_EXERCISE REQUIREMENTS_
Pick out each line of the records that includes the string "riesgo", and copy it.

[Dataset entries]
○ ○ ○ ○ ○

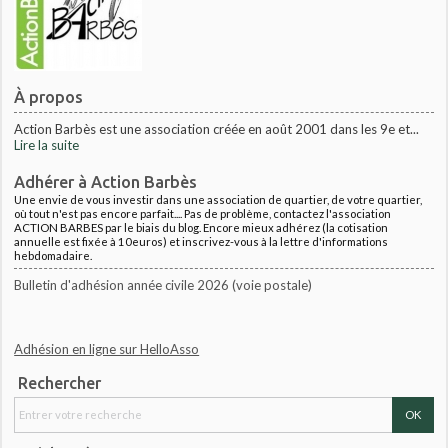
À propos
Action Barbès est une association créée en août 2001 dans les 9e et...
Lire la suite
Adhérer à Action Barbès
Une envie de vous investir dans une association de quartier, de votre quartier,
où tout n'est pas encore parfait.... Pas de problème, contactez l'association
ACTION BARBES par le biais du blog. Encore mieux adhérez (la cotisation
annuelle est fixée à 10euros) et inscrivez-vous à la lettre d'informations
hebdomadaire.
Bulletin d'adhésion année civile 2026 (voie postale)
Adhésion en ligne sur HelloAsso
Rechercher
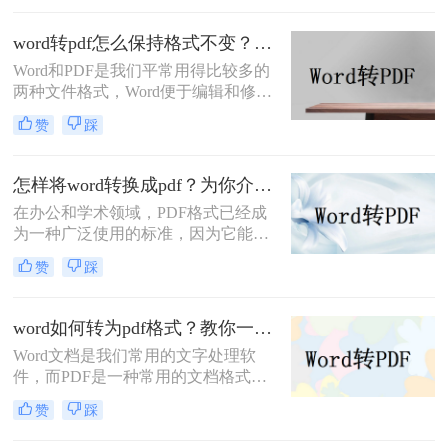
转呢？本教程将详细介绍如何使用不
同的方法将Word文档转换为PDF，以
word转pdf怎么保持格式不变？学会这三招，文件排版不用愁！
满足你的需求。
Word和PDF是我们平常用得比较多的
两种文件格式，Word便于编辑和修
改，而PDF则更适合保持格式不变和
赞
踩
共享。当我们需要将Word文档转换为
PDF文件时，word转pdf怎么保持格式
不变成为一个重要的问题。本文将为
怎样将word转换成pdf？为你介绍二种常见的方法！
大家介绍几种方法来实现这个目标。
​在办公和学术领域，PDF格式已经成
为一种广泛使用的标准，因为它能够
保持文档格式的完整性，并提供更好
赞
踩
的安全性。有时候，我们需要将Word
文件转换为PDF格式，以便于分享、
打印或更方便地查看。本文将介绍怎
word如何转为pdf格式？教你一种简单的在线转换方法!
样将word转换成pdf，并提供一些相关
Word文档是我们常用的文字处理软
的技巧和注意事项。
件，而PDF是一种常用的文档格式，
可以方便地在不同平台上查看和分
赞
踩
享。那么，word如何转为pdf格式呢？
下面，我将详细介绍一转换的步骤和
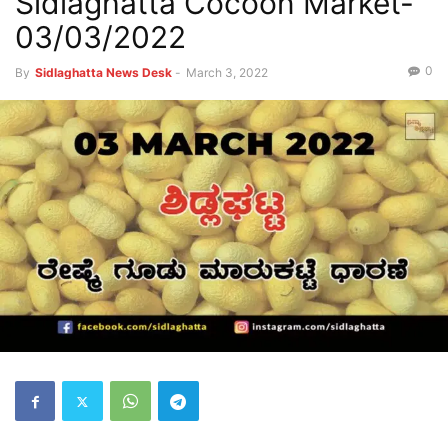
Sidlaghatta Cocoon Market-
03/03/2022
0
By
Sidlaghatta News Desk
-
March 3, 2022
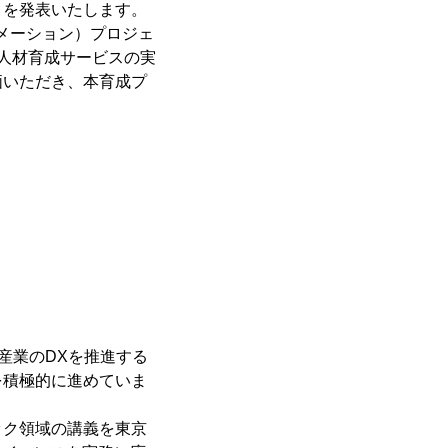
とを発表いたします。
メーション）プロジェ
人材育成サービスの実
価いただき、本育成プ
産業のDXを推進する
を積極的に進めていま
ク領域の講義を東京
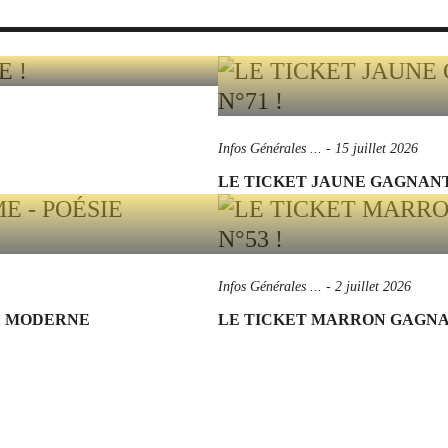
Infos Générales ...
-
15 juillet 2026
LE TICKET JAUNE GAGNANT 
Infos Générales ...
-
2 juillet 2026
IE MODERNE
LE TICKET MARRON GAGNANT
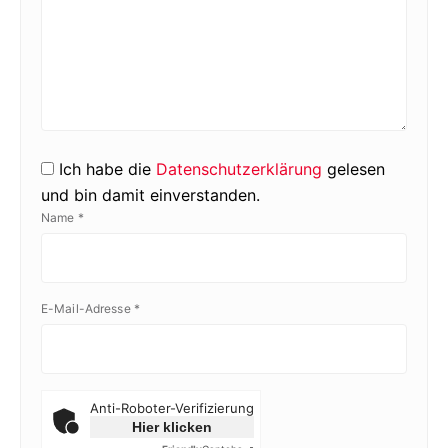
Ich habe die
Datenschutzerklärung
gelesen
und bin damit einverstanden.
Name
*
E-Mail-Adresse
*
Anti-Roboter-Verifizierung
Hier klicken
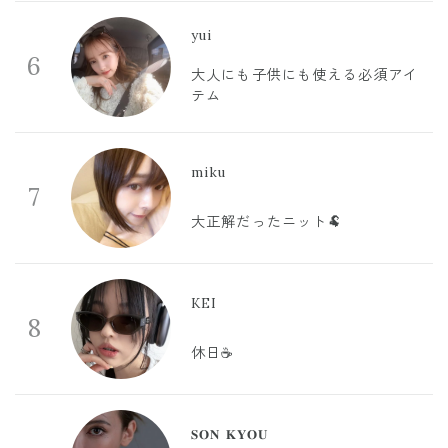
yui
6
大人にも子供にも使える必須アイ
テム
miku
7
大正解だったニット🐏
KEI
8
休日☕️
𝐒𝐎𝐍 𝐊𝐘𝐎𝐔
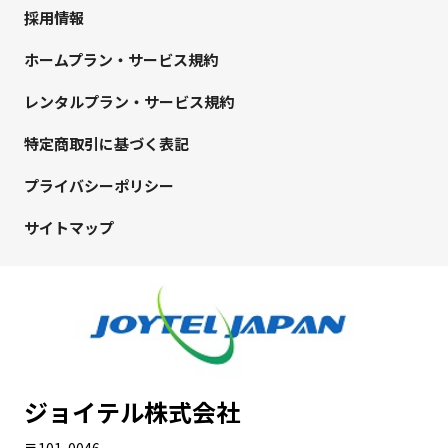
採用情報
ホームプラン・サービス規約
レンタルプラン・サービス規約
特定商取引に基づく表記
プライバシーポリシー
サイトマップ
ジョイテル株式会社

○ ○ ○ ○ ○

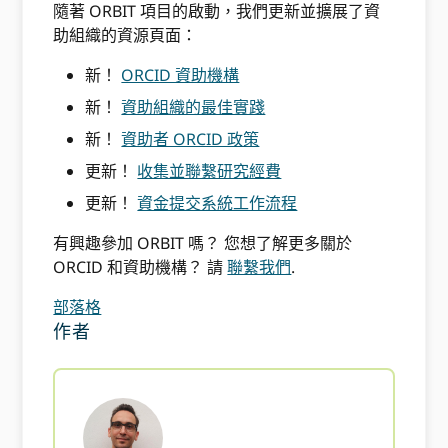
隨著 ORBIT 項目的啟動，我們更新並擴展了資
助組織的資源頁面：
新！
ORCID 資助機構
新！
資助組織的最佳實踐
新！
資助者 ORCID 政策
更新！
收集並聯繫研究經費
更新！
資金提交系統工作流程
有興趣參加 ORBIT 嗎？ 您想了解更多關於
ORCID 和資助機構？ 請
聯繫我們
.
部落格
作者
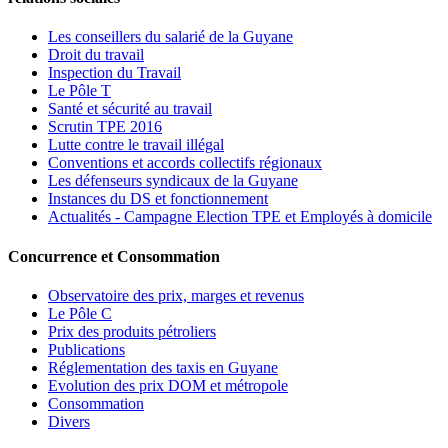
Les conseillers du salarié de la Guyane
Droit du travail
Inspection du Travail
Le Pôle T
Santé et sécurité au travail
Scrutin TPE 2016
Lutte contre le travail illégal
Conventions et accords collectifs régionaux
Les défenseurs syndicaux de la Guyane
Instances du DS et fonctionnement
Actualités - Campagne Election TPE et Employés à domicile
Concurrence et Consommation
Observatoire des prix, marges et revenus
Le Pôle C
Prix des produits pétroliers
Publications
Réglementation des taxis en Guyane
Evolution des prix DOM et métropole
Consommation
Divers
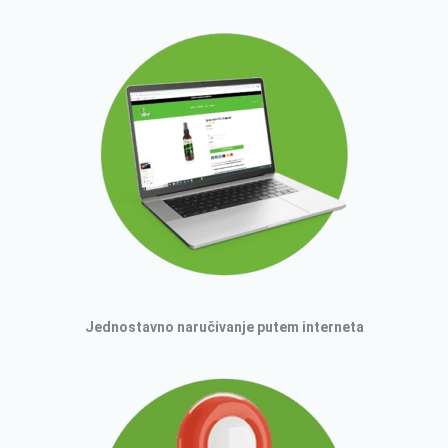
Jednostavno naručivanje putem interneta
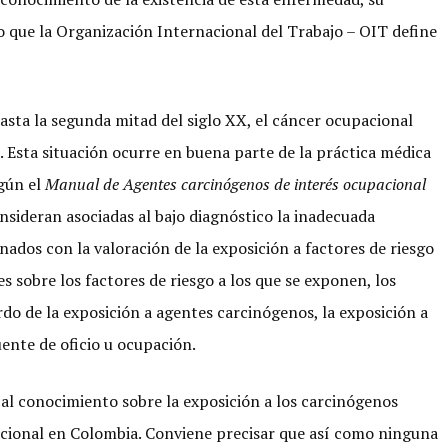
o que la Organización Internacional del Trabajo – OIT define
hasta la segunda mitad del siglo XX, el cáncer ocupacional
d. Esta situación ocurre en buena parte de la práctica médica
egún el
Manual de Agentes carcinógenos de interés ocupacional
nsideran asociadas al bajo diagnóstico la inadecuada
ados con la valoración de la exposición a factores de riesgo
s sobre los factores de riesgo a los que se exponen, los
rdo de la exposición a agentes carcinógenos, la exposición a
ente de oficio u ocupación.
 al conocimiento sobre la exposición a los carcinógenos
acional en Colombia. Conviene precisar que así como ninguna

○ ○ ○ ○ ○

_EXERCISE ANSWER_
ados con la valoración de la exposición a factores de riesgo
s sobre los factores de riesgo a los que se exponen, los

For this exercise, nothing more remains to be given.